A further development of a new method recently proposed for the direct measurement of the conversion ratio (CR) of T4 to T3 in man is presented. [125I]T4 and [131I]T3 are injected simultaneously, and Sephadex chromatography is performed on urine samples to determine [125I]T3 formed in vivo, while plasma samples are used to measure the injected tracers. CR is calculated with the assumption that urinary [125I]T3 closely reflects [125I]T3 appearing in plasma after the injection of precursor [125I]T4. Four normal subjects and six patients with various thyroid disorders were studied using this method. The experimental data were also analyzed by our previous method based on plasma sampling only and by two recently described methods based on urinary measurements.

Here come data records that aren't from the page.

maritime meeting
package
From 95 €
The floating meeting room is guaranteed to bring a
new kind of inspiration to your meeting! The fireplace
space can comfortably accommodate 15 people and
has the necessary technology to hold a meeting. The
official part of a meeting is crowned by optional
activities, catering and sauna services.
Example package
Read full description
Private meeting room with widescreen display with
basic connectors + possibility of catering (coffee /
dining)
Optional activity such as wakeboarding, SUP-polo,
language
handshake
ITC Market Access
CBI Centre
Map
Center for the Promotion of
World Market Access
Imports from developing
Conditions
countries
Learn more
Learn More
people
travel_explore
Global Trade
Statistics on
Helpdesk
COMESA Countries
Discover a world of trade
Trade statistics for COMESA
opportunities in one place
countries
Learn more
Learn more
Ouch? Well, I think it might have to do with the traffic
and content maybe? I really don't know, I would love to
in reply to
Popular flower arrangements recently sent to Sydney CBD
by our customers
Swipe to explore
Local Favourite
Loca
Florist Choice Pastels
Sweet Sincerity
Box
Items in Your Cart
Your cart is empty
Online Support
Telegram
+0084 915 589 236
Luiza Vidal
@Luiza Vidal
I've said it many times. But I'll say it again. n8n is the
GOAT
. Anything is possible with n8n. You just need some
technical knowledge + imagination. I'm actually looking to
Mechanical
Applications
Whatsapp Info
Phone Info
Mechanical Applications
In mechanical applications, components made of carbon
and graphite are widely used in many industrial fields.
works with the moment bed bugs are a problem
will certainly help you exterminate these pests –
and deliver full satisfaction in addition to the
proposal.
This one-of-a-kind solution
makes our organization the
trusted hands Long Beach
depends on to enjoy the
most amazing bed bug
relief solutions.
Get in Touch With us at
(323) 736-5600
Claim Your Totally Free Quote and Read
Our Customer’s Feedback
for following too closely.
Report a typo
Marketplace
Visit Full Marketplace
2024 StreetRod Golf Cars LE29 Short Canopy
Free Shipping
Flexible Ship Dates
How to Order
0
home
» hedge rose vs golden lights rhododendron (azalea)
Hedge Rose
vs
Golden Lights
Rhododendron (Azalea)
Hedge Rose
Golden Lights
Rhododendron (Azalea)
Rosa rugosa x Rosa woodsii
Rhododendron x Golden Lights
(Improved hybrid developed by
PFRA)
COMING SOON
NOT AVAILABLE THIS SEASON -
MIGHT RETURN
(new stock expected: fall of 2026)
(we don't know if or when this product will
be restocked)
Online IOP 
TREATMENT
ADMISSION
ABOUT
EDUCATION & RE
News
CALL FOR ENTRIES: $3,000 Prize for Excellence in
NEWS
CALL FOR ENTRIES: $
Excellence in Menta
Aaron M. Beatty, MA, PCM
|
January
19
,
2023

These comparisons were made in an attempt to ascertain whether there is any systematic difference between the conversion values derived from plasma data and those derived from urinary data. Using plasma data alone, the CR was 28.6 +/- 3.4% (mean +/- SEM) in a group of four normal subjects, 37%, in two untreated hypothyroid patients, 40.2% in one hypothyroid subject receiving T4 treatment, 30.9% in one hyperthyroid patient, 24.9% in one patient with selective hyperthyroxinemia due to amiodarone treatment, and 10.7% in one normal subject after iopanoic acid administration. These values were in excellent agreement with those obtained by the modified procedure described here, in which both urinary and plasma measurements are used. Of the methods using urinary data alone, however, one gave similar results, while the other systematically overestimated the CR, possibly due to delayed excretion of labeled T4 metabolites into the urine. We conclude that 1) the analytical procedure to separate the labeled tracers and metabolites in urine or plasma is critical for the accurate estimation of CR; 2) when an adequate separation procedure is available, plasma and urinary methods for measuring CR yield comparable results; and 3) the plasma method should be used when, in addition to CR, other kinetic (distribution and turnover) parameters of T4 and T3 metabolism are to be estimated.